HADDOCK/PRODIGY scoring protocol
HADDOCK2.2webserver/devel version of PRODIGY
As for stage1
The ranking prediction was performed using the contact-based approach introduced in "Vangone and Bonvin eLife, 2015", and developed into the PRODIGY web-server (Xue et al, Bioinformatics 2016), properly re-adapted for protein-ligand complexes. The scoring is based on the average of the top5 poses. For each pose, the number of atomic contacts between the protein and the ligand within the distance threshold of 10.5 Angstrom was calculated. Contacts were further classified according to the atom involved in the interaction (C= carbon, O= oxygen, N= nitrogen, X= all the other atoms). The contact-based ranking function is defined as: 0.343794*Eelec - 0.037597*CC + 0.138738*NN + 0.160043*OO - 3.088861*XX + 187.011384, where CC, NN, OO and XX are the atomic-contacts classified by atom-type and Eelec is the electrostatic energy calculated by HADDOCK. The contacts have been calculated with a in-house version of PRODIGY for ligands, currently in development; the electrostatic energy is calculated using the OPLS united atom force field parameters (Jorgensen, W. L. & Tirado-Rives.

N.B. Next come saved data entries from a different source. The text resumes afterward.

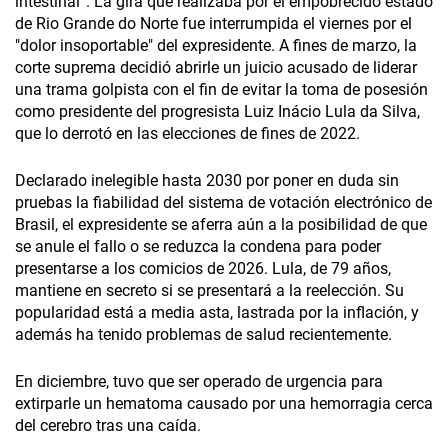
intestinal”. La gira que realizaba por el empobrecido estado
de Rio Grande do Norte fue interrumpida el viernes por el
"dolor insoportable" del expresidente. A fines de marzo, la
corte suprema decidió abrirle un juicio acusado de liderar
una trama golpista con el fin de evitar la toma de posesión
como presidente del progresista Luiz Inácio Lula da Silva,
que lo derrotó en las elecciones de fines de 2022.
Declarado inelegible hasta 2030 por poner en duda sin
pruebas la fiabilidad del sistema de votación electrónico de
Brasil, el expresidente se aferra aún a la posibilidad de que
se anule el fallo o se reduzca la condena para poder
presentarse a los comicios de 2026. Lula, de 79 años,
mantiene en secreto si se presentará a la reelección. Su
popularidad está a media asta, lastrada por la inflación, y
además ha tenido problemas de salud recientemente.
En diciembre, tuvo que ser operado de urgencia para
extirparle un hematoma causado por una hemorragia cerca
del cerebro tras una caída.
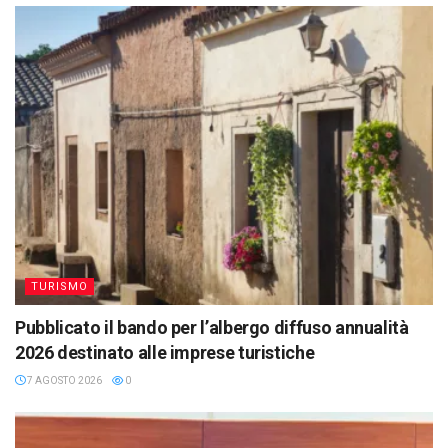
TURISMO
Pubblicato il bando per l’albergo diffuso annualità
2026 destinato alle imprese turistiche
7 AGOSTO 2026
0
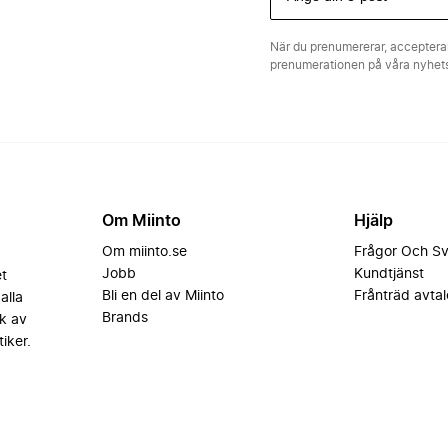
När du prenumererar, acceptera
prenumerationen på våra nyhe
Om Miinto
Hjälp
Om miinto.se
Frågor Och S
Jobb
Kundtjänst
et
Bli en del av Miinto
Frånträd avtal
alla
Brands
k av
iker.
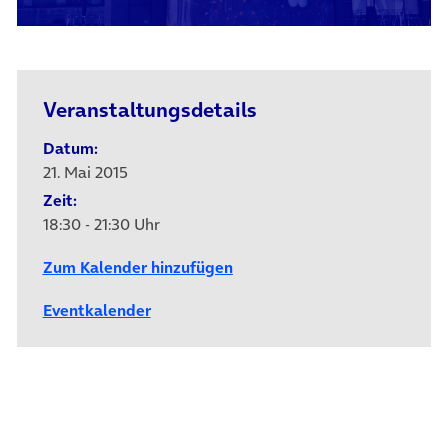
Veranstaltungsdetails
Datum:
21. Mai 2015
Zeit:
18:30 - 21:30 Uhr
Zum Kalender hinzufügen
Eventkalender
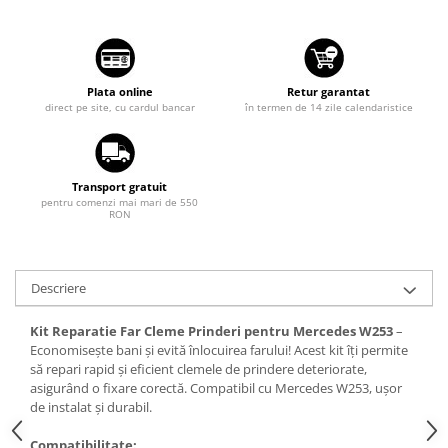
Suzuki
Dopuri anulare clapete admisie
Garnituri galerie admisie BMW
Toyota
Valve PCV
Volkswagen
Plata online
Retur garantat
Kit reparatie faruri
direct pe site, cu cardul bancar
în termen de 14 zile calendaristice
Volvo
Adaptoare auxiliare
Produse cu discount de pana la
95%
Transport gratuit
pentru comenzi mai mari de 550
Eleron Portbagaj
RON
Descriere
Kit Reparatie Far Cleme Prinderi pentru Mercedes W253
–
Economisește bani și evită înlocuirea farului! Acest kit îți permite
să repari rapid și eficient clemele de prindere deteriorate,
asigurând o fixare corectă. Compatibil cu Mercedes W253, ușor
de instalat și durabil.
Compatibilitate:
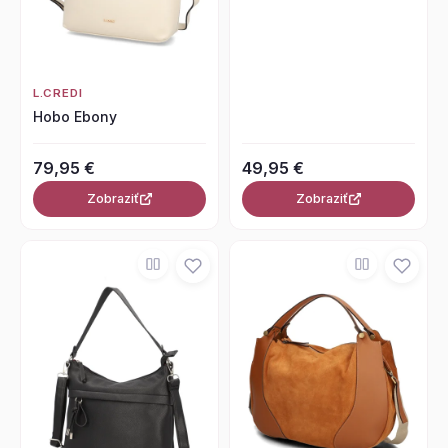
L.CREDI
Hobo Ebony
79,95 €
49,95 €
Zobraziť
Zobraziť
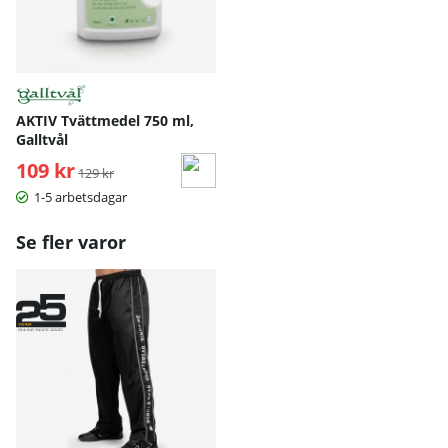
AKTIV Tvättmedel 750 ml,
Galltvål
109 kr
Ordinarie pris:
129 kr
1-5 arbetsdagar
Se fler varor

J. Am. Chem. Soc. 1988) for non-bonded atoms, using a 8.5 Angstroms cut-off with a shifting function for the electrostatic energy. A dielectric constant of 10 is used..

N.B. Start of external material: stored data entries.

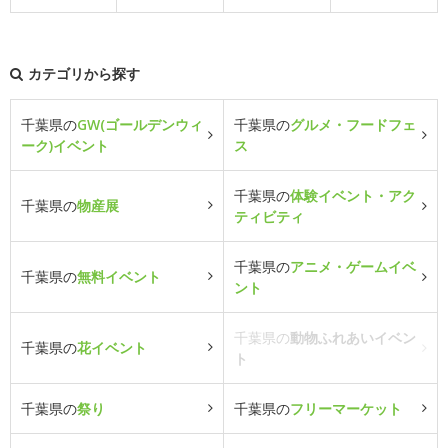
カテゴリから探す
千葉県の
GW(ゴールデンウィ
千葉県の
グルメ・フードフェ
ーク)イベント
ス
千葉県の
体験イベント・アク
千葉県の
物産展
ティビティ
千葉県の
アニメ・ゲームイベ
千葉県の
無料イベント
ント
千葉県の
動物ふれあいイベン
千葉県の
花イベント
ト
千葉県の
祭り
千葉県の
フリーマーケット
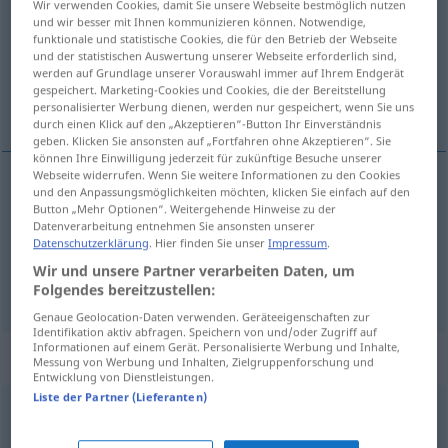
Wir verwenden Cookies, damit Sie unsere Webseite bestmöglich nutzen
und wir besser mit Ihnen kommunizieren können. Notwendige,
Übersicht aller Übersetzungen
funktionale und statistische Cookies, die für den Betrieb der Webseite
und der statistischen Auswertung unserer Webseite erforderlich sind,
(Für mehr Details die Übersetzung anklicken/antippen)
werden auf Grundlage unserer Vorauswahl immer auf Ihrem Endgerät
gespeichert. Marketing-Cookies und Cookies, die der Bereitstellung
Splitter, Span
personalisierter Werbung dienen, werden nur gespeichert, wenn Sie uns
durch einen Klick auf den „Akzeptieren“-Button Ihr Einverständnis
geben. Klicken Sie ansonsten auf „Fortfahren ohne Akzeptieren“. Sie
können Ihre Einwilligung jederzeit für zukünftige Besuche unserer
Webseite widerrufen. Wenn Sie weitere Informationen zu den Cookies
und den Anpassungsmöglichkeiten möchten, klicken Sie einfach auf den
Splitter
m
astilla
de cristal
Button „Mehr Optionen“. Weitergehende Hinweise zu der
Datenverarbeitung entnehmen Sie ansonsten unserer
Datenschutzerklärung
. Hier finden Sie unser
Impressum
.
Span
m
astilla
de madera
Wir und unsere Partner verarbeiten Daten, um
Folgendes bereitzustellen:
Genaue Geolocation-Daten verwenden. Geräteeigenschaften zur
Identifikation aktiv abfragen. Speichern von und/oder Zugriff auf
Informationen auf einem Gerät. Personalisierte Werbung und Inhalte,
Beispielsätze für "astilla"
Messung von Werbung und Inhalten, Zielgruppenforschung und
Entwicklung von Dienstleistungen.
Liste der Partner (Lieferanten)
f
astilla
-a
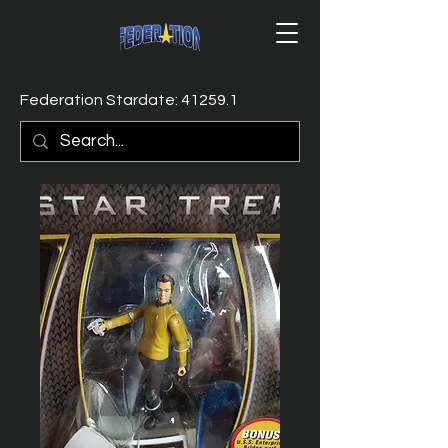
Federation Stardate: 41259.1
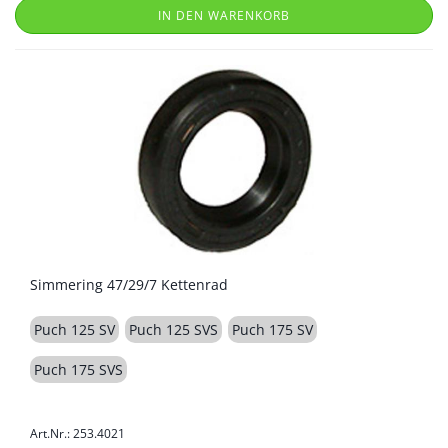
IN DEN WARENKORB
Simmering 47/29/7 Kettenrad
Puch 125 SV
Puch 125 SVS
Puch 175 SV
Puch 175 SVS
Art.Nr.: 253.4021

HADDOCK2.2 protein-ligand protocol
Omega TK 2.6.4, MMTSB Tool Set,ProFit 3.1,PRODRG,HADDOCK2.2 webserver,PyMOL v1.8.4
Assumed pH neutral
Protein charges from OPLS force field
Ligand parameters and charges from PRODRG
Based on ligand positioning in the identified templates from Stage1, the binding pocket was defined as all residues within 4 Angstrom to their respective ligand in the various receptors. For the second stage, we identified the ligand that is most similar to FXR1-36 for targets FXR37-102 based on Tanimoto distance. The corresponding receptor was used as a template for the protein during the docking. For targets FXR1-36 the structures provided by the organisers at the end of stage 1 were used.

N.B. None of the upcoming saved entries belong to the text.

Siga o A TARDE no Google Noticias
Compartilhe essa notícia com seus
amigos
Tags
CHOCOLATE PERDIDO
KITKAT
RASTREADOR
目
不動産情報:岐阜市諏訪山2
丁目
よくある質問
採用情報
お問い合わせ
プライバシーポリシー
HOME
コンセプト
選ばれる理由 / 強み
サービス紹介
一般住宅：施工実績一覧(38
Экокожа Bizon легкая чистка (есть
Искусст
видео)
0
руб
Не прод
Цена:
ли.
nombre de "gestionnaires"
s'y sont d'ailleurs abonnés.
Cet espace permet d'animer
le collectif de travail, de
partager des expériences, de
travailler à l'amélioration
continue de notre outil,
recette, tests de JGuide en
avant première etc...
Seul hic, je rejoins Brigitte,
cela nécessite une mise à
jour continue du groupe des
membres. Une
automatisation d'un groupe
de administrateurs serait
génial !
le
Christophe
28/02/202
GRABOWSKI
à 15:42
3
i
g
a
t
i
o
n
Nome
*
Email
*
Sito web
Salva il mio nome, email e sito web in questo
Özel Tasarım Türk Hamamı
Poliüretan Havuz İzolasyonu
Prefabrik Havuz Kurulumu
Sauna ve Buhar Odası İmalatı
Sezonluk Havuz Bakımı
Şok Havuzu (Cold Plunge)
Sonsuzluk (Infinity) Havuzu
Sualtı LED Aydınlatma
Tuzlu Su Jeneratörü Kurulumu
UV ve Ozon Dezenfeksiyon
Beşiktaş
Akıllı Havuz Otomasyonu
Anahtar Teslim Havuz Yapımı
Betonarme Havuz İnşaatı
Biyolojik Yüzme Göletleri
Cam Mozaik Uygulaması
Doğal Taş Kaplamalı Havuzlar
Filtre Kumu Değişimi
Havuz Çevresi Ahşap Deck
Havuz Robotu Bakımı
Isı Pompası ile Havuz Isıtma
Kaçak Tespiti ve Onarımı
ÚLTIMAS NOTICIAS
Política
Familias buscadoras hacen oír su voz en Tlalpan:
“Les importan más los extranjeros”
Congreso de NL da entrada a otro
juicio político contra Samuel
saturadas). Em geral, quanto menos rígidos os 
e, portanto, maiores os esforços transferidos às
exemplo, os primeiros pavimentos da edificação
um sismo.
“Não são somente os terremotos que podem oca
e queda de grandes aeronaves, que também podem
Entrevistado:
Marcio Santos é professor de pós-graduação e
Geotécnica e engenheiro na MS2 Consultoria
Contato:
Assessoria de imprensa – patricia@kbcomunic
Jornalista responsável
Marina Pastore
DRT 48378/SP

For the ligands, we converted the SMILES strings provided by the organisers, to 3D structures using Omega while generating conformers using Omega torsional sampling at the same time. The maximum number of conformers generated per ligand was capped to 100. The clustering of conformers is performed by MMTSB tools using the following settings: jclust hierarchical clustering with maximum number of clusters set to 10 and minimum number of elements is set to 4 per cluster. Representative structure from each cluster is selected while up sampling the major cluster, an ensemble is formed by representatives for each ligand.
Default HADDOCK2.2 server setting except for the following changes
it0 sampling (rigid body docking): 10000 models
it1 sampling (flexible refinement): 400 models
delenph = False
inter_rigid = 0.001
tadinit2_t = 500
tadfinal2_t = 50
tadinit3_t = 500
tadfinal3_t = 50
initiosteps = 0
cool1_steps = 0
w_vdw_0 =0.0
amb = ExtStageConstants (firstit = 0, lastit = 0,)
The docking was performed using the HADDOCK2.2 web server (van Zundert et al. J. Mol. Biol. 2015) using default parameters except for those specified above. Ensembles of 5 receptor structures and various ligand conformations were provided as input for ensemble docking.
Two restraints files were provided to the server to guide the docking: 1) an ambig.tbl file in which the ligand and all residues in the binding pocket were defined as active - this file was only used in it0 and 50% of the restraints were randomly deleted for each docking trial 2) an unambig.tbl file in which only the ligand is defined as active and the protein binding pocket as passive (meaning that no energy penalty is generated if a binding pocket residue does not contact the ligand). This second file was used at all stages of the docking protocol.
The top 5 poses from the HADDOCK2.2-it1 stage were selected for submission.
The scoring function used for ranking the poses is the standard HADDOCK score for the flexible refinement (It1) which is defined as: HADDOCK-score = 1.0*Evdw + 1.0*Eelec + 1.0*Edesol - 0.01*BSA, where BSA is the buried surface area in Angstrom**2, Edesol an empirical desolvation energy term (Fernandez-Recio et al. J. Mol. Biol. 2004). The intermolecular energies are calculated using the OPLS united atom force field parameters (Jorgensen, W. L. & Tirado-Rives. J. Am. Chem. Soc. 1988) for non-bonded atoms, using a 8.5 cut-off with a shifting function for the electrostatic energy and switching function between 6.5 and 8.5 for the van der Waals energy. For the electrostatics energy, a dielectric constant of 10 is used.